The 110 ft high embankment has, since its completion in 1927, been holding back 15,400 megalitres of water for supply to industry and population to the south. At maximum fill level, the modern reservoir is continuous with Pentwyn Reservoir (sometimes referred to as Dol-y-gaer Reservoir or Lake) which suffered major water losses after completion due to the presence of major fractures in the bedrock beneath its dam relating to the Neath Disturbance, a major geological fault which runs northeast to southwest through the area.

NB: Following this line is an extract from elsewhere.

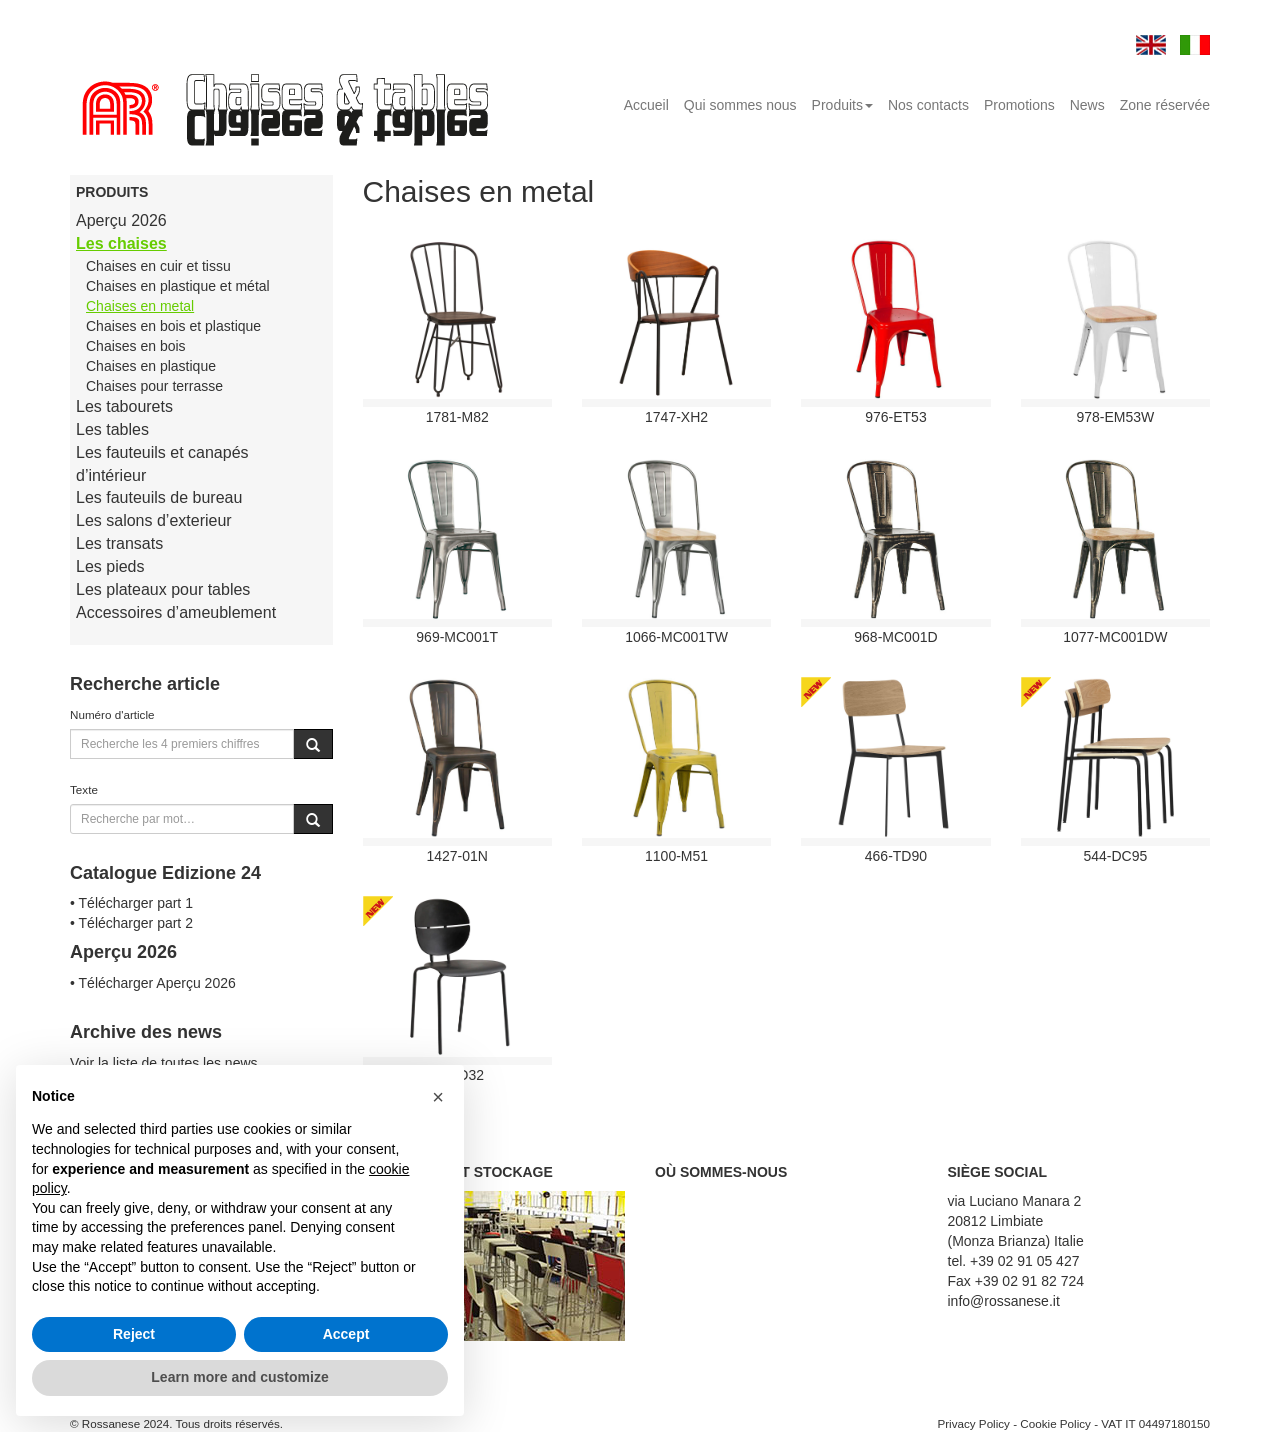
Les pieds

The reservoir is popular with sailors, anglers and picnickers. The Taff Trail runs through the woods on the western side of the reservoir whilst Merthyr Tydfil sailing club is based on the eastern bank. The Brecon Mountain Railway is a heritage steam railway which runs on the route of the former Brecon and Merthyr Railway up the eastern side of the reservoir from Pant Station to Dolygaer and, since 1 April 2014, on to Torpantau, the line's summit.

Most of the banks of the reservoir have been heavily afforested by Welsh Water though management of these woods is undertaken by Natural Resources Wales on behalf of the company.

Part of the 2010 film Submarine was filmed on the reservoir walkway.

The Reservoir's bell-mouth spillway (also known as plug hole) featured prominently in the opening scenes of the BBC’s 2021 television drama entitled The Pact, as well as in the final episode of the series.